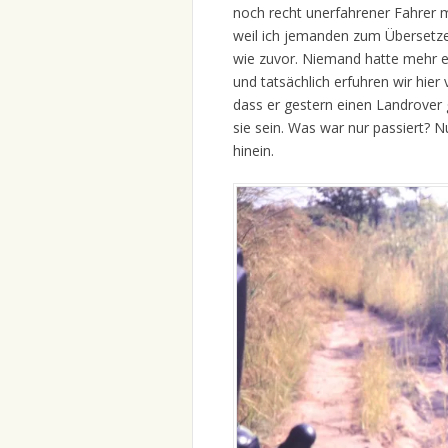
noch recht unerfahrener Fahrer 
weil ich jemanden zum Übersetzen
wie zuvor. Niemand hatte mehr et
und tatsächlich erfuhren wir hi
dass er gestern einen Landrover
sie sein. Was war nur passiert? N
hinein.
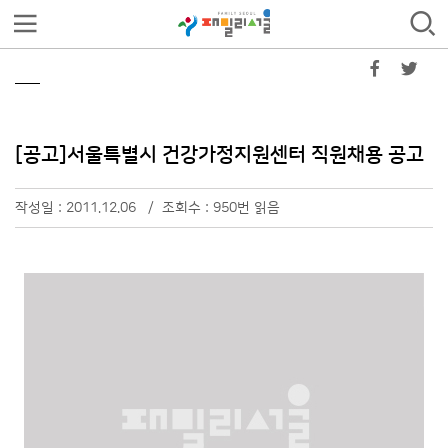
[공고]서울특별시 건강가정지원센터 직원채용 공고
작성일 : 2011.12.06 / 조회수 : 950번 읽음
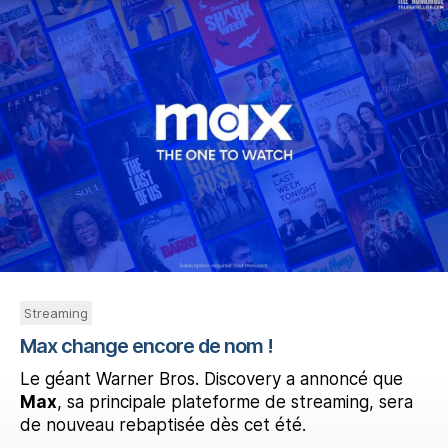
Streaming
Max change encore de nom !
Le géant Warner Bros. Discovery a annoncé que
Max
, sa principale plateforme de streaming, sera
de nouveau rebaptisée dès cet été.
===
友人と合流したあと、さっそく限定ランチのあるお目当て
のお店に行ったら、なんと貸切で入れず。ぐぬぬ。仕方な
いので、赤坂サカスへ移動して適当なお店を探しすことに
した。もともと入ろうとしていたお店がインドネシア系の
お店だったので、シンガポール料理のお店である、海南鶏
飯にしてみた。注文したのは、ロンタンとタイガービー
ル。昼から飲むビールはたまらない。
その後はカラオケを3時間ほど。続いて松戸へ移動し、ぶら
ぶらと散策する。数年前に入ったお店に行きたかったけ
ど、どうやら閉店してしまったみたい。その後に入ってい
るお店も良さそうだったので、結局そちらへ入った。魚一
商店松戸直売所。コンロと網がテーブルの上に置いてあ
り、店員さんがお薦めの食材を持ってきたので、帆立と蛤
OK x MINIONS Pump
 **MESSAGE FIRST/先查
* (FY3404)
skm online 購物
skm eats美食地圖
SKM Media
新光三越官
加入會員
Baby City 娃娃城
===
- **WORK ORDER**: Each line above starting at the one holding "[공고]서울특별시 건강가정지원센터 직원채용 공고" and ending at the one holding "de nouveau rebaptisée dès cet été." should be set down exactly as it stands, both ends included, with no pictures.

- **RESPONSE**:
[공고]서울특별시 건강가정지원센터 직원채용 공고
작성일 : 2011.12.06 / 조회수 : 950번 읽음
Streaming
Max change encore de nom !
Le géant Warner Bros. Discovery a annoncé que
Max
, sa principale plateforme de streaming, sera
de nouveau rebaptisée dès cet été.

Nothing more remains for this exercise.